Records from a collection
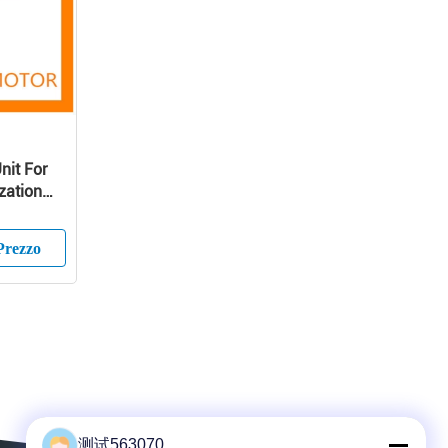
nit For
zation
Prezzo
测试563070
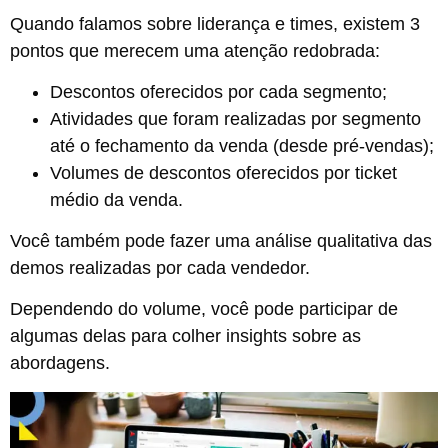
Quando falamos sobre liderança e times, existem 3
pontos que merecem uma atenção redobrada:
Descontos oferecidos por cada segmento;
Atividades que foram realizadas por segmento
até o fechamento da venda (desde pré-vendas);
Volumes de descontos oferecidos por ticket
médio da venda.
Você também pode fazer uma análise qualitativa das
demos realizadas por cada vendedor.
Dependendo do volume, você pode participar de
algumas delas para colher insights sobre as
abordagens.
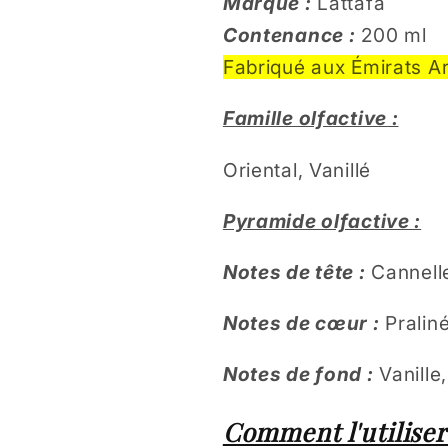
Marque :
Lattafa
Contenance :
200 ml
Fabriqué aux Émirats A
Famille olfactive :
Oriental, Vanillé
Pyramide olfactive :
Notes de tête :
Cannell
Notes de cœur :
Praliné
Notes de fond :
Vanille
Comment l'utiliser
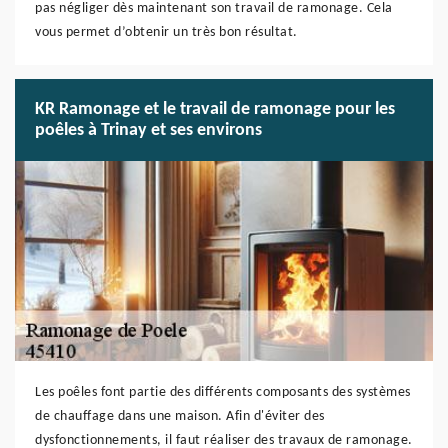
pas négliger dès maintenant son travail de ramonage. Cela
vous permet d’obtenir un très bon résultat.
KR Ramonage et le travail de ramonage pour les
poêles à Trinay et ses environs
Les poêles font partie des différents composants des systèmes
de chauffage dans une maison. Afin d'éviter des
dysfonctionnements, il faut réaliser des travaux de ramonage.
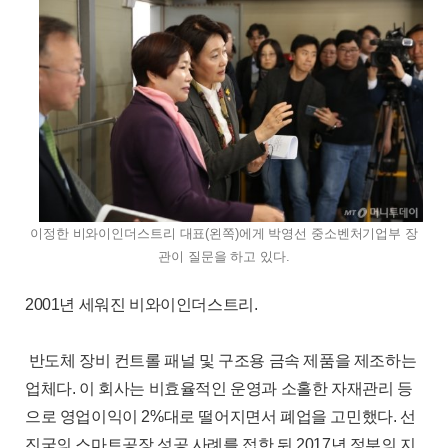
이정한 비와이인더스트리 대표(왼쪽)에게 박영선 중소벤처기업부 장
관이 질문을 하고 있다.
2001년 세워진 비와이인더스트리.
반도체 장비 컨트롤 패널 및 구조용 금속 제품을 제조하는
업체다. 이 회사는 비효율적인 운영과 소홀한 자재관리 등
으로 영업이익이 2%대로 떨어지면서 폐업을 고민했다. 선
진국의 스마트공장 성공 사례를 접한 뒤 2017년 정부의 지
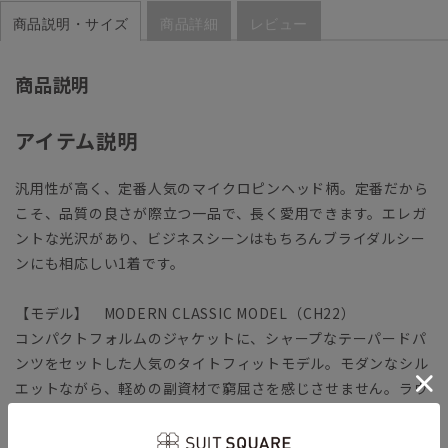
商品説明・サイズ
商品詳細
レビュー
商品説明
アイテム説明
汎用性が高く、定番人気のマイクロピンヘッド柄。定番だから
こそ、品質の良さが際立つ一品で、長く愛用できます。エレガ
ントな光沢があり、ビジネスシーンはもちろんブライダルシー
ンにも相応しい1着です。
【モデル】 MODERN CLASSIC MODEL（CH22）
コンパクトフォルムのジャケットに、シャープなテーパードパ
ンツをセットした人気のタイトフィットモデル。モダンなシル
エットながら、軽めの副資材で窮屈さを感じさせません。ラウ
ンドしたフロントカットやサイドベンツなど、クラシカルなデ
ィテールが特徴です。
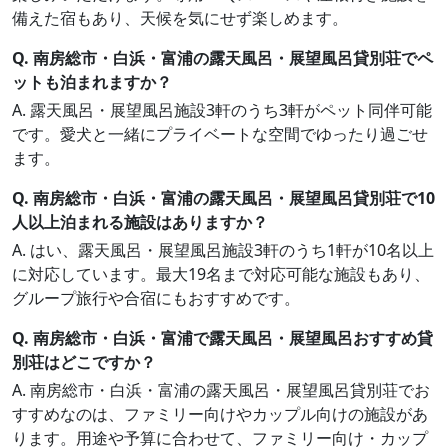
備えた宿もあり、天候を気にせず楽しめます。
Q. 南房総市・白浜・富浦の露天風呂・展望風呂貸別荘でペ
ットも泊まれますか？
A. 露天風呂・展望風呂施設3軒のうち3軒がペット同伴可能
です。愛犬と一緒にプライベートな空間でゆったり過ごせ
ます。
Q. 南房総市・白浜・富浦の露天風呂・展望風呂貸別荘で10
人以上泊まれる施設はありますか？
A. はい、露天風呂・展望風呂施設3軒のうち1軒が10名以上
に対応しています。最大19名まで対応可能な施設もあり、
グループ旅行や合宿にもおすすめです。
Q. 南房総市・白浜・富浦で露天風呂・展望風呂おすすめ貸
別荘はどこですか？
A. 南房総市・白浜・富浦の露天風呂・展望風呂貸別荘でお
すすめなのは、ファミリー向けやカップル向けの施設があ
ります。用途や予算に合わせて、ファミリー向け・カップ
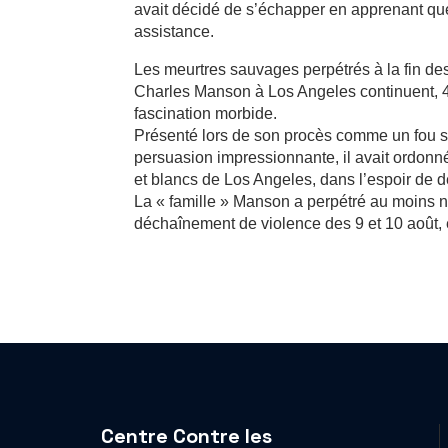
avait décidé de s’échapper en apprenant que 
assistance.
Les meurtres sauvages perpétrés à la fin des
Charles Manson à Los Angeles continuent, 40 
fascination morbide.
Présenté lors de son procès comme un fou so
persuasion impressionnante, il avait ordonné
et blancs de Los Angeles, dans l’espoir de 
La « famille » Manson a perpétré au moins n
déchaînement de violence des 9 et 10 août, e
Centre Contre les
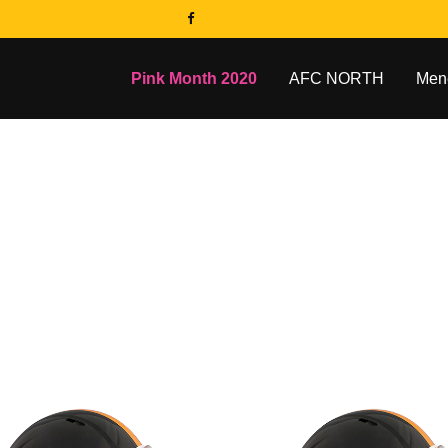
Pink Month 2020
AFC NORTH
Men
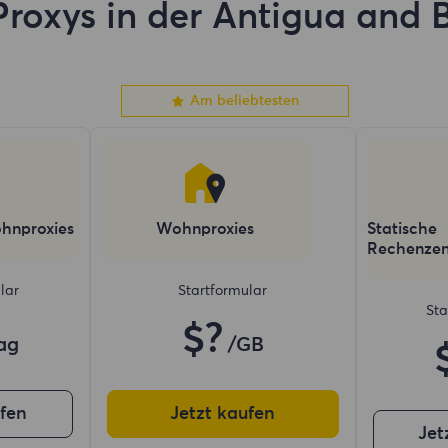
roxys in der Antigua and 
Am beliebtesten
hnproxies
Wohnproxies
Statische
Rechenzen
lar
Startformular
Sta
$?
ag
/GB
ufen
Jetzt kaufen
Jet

--

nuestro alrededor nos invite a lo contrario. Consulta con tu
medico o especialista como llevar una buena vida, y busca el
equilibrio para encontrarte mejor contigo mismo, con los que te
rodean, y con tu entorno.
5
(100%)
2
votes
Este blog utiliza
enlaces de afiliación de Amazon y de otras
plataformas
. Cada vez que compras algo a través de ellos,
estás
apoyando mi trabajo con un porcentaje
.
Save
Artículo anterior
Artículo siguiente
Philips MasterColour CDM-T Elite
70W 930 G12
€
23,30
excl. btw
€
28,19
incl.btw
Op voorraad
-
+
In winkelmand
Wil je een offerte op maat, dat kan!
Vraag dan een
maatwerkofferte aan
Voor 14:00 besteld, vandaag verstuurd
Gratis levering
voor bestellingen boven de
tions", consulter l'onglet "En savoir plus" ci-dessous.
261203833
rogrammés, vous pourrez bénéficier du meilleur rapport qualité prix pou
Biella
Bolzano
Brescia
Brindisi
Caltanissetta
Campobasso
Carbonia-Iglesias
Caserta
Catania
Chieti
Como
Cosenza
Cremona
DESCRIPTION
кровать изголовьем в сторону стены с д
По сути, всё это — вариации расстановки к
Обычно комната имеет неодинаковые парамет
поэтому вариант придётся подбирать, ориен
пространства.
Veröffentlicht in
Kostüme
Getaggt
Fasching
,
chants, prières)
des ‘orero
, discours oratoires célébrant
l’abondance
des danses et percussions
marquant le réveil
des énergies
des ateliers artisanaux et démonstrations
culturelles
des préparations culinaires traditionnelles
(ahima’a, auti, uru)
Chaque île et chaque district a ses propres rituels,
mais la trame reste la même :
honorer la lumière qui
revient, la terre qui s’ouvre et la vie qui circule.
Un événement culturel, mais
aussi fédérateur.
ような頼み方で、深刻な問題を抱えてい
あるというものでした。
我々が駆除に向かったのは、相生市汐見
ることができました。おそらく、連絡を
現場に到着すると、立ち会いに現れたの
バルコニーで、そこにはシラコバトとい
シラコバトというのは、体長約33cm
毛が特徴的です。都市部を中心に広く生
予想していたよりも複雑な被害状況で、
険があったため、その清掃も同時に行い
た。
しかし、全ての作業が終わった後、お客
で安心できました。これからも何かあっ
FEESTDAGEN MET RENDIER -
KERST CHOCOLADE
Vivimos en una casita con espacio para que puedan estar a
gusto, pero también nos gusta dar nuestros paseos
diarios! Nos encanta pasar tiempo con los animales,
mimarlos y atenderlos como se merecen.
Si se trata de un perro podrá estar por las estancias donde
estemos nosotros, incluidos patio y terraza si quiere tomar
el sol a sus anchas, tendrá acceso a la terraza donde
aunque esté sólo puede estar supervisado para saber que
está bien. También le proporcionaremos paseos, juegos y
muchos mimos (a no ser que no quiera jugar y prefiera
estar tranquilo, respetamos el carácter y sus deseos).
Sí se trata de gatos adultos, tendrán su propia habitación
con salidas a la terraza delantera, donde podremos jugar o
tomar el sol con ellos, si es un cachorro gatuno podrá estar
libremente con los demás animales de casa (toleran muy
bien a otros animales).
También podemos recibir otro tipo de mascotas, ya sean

* * *

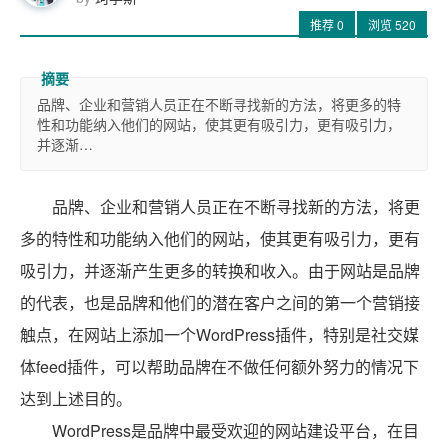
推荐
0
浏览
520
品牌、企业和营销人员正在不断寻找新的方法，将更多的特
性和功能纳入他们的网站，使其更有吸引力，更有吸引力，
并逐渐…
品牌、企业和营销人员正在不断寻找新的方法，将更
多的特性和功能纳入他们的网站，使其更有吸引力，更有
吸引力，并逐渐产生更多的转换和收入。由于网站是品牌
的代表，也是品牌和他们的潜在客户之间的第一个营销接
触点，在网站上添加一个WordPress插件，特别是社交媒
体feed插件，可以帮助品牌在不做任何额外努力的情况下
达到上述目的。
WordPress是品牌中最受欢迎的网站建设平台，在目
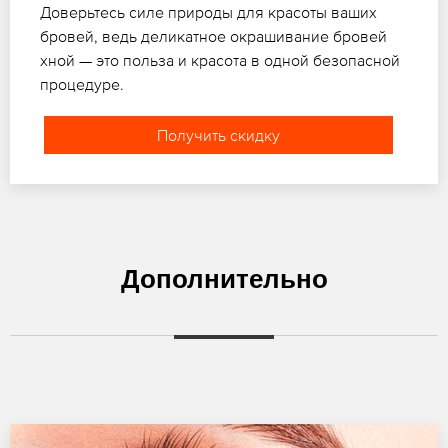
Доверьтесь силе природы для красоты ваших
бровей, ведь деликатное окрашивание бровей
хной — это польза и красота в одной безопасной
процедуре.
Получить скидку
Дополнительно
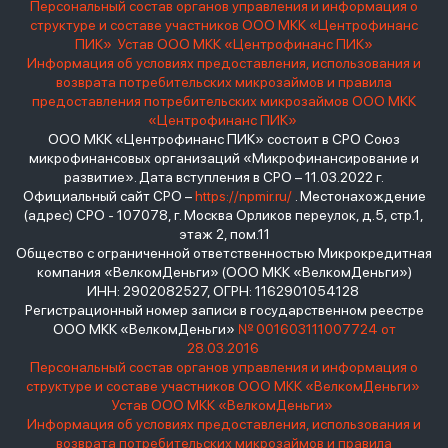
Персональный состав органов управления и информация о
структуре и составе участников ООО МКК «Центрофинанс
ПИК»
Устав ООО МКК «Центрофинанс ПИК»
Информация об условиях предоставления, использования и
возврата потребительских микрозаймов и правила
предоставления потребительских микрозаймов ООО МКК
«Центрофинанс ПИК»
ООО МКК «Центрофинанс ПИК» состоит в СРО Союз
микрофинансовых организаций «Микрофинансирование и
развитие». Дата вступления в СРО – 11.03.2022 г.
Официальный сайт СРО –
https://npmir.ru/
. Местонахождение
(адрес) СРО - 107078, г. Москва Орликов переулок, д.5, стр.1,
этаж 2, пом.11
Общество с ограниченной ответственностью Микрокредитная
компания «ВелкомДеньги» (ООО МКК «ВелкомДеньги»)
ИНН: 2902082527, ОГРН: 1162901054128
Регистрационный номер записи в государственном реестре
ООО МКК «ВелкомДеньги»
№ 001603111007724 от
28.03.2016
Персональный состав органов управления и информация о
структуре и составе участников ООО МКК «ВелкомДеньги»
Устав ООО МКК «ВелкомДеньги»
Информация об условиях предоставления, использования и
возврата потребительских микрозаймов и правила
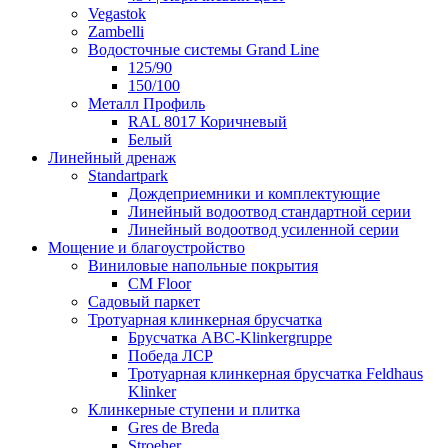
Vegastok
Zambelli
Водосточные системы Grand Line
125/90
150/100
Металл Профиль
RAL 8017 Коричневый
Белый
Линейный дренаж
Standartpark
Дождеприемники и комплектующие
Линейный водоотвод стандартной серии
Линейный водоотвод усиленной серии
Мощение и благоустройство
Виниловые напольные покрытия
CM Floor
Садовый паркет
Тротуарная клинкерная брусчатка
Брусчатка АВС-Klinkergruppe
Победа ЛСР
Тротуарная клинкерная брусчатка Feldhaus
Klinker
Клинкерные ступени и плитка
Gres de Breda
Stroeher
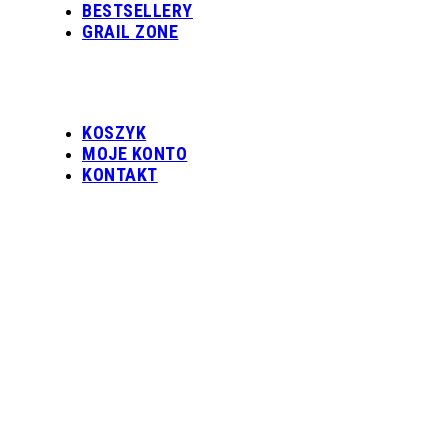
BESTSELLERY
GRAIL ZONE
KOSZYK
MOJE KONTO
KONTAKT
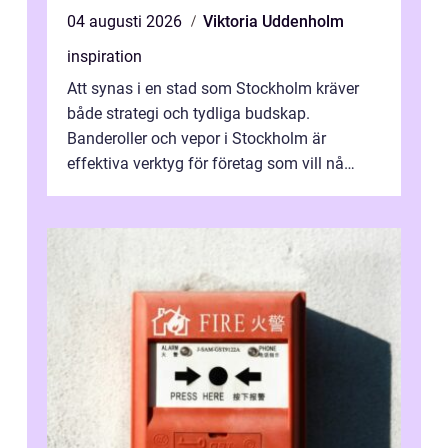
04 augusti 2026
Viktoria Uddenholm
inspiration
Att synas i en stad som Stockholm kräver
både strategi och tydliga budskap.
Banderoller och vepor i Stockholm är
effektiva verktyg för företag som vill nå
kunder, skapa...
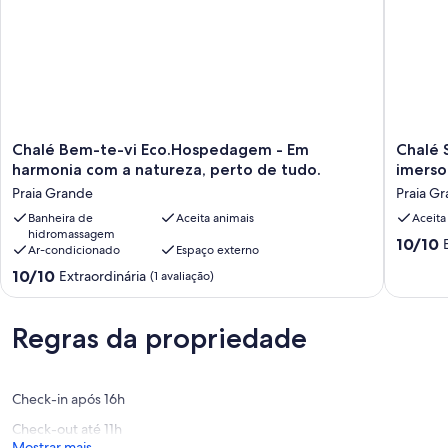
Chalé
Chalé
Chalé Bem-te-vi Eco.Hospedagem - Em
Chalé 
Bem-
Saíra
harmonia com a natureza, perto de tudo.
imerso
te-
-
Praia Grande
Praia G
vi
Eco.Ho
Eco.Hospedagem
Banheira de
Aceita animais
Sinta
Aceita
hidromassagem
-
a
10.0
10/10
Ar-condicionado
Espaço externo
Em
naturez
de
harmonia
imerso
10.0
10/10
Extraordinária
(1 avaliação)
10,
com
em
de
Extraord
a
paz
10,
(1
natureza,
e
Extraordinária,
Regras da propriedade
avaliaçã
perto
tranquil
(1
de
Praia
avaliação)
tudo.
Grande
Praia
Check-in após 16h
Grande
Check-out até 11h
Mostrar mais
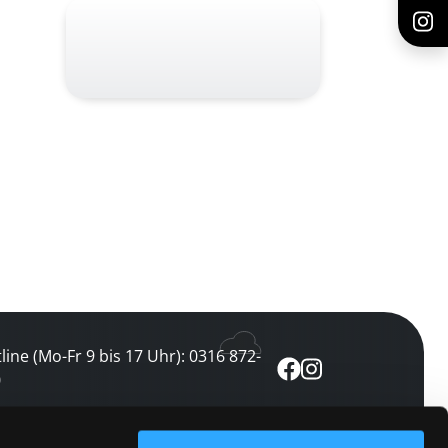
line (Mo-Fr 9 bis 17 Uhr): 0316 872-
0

* _WHAT IS BEING ASKED_
Your answer should be a single number: the tally of lines in the entries that include the word "perto".

* _RESPONSE AREA_
2